Member Of Parliament, Lok Sabha
- Prime Minister: P. V. Narsimha Rao
- Preceded by: Ram Prasad Chaudhary
- Succeeded by: Surendra Yadav
- Constituency: Khalilabad, Uttar Pradesh
- In office July 1991 – May 1996

Personal details
- Party: Bharatiya Janta Party
- Spouse: Smt. Savitri Shukla(m. 1978)
- Alma mater: St. Andrews P.G. College, Gorakhpur
- Profession: Agriculturist

= Ashthabhuja Prasad Shukla =

Indian politician

Ashthabhuja Prasad Shukla (born 20 December 1955) is an Indian politician. He represented the Khalilabad constituency in the Lok Sabha during 1991-1996 (10th Lok Sabha). He is a member of Bharatiya Janata Party (BJP).

== Early life ==
Shukla was born in Katar Soyam village in Sant Kabir Nagar district of Uttar Pradesh to Shri Kapil Dev Shukla and Smt. Phoolmati Devi in a Brahmin family. He received a postgraduate degree in Political Science from St. Andrews Gorakhpur. In 1977, he was elected General Secretary of the student's union of St. Andrews P.G. College in Gorakhpur.

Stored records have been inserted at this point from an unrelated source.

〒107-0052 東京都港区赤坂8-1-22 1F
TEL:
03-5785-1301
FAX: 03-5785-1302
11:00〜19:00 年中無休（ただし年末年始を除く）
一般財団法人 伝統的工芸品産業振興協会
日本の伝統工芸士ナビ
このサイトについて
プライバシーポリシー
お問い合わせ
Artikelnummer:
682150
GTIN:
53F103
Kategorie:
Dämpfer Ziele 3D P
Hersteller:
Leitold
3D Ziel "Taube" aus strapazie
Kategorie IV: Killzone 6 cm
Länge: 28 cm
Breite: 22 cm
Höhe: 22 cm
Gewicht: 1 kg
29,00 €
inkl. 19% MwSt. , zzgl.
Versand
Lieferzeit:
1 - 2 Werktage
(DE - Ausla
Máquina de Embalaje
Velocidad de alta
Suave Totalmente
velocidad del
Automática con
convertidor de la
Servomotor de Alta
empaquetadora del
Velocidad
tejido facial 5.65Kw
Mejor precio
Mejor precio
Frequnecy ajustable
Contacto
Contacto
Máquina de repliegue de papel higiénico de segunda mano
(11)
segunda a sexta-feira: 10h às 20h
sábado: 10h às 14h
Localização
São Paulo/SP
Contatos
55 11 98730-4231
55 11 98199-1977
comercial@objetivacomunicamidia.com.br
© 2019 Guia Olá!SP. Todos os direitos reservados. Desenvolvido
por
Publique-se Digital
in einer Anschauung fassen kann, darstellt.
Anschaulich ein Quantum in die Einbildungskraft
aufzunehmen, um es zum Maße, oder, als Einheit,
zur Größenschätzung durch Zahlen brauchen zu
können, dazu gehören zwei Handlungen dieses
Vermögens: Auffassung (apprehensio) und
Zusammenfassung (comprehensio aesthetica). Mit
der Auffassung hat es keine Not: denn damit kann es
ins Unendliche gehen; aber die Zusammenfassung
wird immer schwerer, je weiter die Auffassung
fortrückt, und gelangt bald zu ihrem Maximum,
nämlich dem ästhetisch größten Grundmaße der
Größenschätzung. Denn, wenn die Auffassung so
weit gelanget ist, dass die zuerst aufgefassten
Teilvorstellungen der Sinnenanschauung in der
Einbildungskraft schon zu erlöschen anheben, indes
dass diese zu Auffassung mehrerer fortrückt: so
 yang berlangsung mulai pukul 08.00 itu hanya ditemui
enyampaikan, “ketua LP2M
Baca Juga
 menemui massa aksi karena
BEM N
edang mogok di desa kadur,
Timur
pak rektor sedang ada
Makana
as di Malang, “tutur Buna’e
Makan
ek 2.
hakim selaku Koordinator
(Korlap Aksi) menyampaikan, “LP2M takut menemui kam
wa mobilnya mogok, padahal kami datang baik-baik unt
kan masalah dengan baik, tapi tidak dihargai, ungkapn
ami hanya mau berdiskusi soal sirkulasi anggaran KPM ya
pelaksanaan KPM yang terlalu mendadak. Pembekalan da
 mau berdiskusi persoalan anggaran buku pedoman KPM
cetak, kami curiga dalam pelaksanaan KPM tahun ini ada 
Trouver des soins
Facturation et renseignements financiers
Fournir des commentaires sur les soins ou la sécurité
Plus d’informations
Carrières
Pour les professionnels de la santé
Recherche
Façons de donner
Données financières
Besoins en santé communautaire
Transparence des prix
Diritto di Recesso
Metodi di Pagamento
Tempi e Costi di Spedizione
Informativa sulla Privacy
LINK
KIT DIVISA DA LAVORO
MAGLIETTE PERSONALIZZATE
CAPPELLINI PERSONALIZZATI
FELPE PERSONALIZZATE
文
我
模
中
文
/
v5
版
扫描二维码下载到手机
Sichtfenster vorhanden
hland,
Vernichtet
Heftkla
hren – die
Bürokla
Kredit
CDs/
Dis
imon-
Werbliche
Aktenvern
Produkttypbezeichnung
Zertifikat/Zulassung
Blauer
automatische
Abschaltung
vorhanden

In 1973, he joined Rashtriya Swayamsevak Sangh. Shukla spent considerable time in prison during the Emergency. This is where he developed close relations with Atal Bihari Vajpayee. He took part in the Ram Janmabhoomi movement. He would be an active member of any national movement that would be organized anywhere in the country. One such movement was the Indian flag hoisting at Lal Chowk in Srinagar alongside Murli Manohar Joshi.

== Political career ==
His political career began when he was elected as the President of Students Union at TDM Gorakhpur in 1973 and later as General Secretary of Students Union at St. Andrews P.G. College in 1977. He was elected to the 10th Lok Sabha for the first time in 1991 from Khalilabad, Uttar Pradesh after defeating Surendra Yadav of the Janata Dal by a close margin. He completed his 5 year term in 1996.

He contested for Loksabha elections again in 1999. He also contested for Vidhan Sabha elections from Basti in 2007.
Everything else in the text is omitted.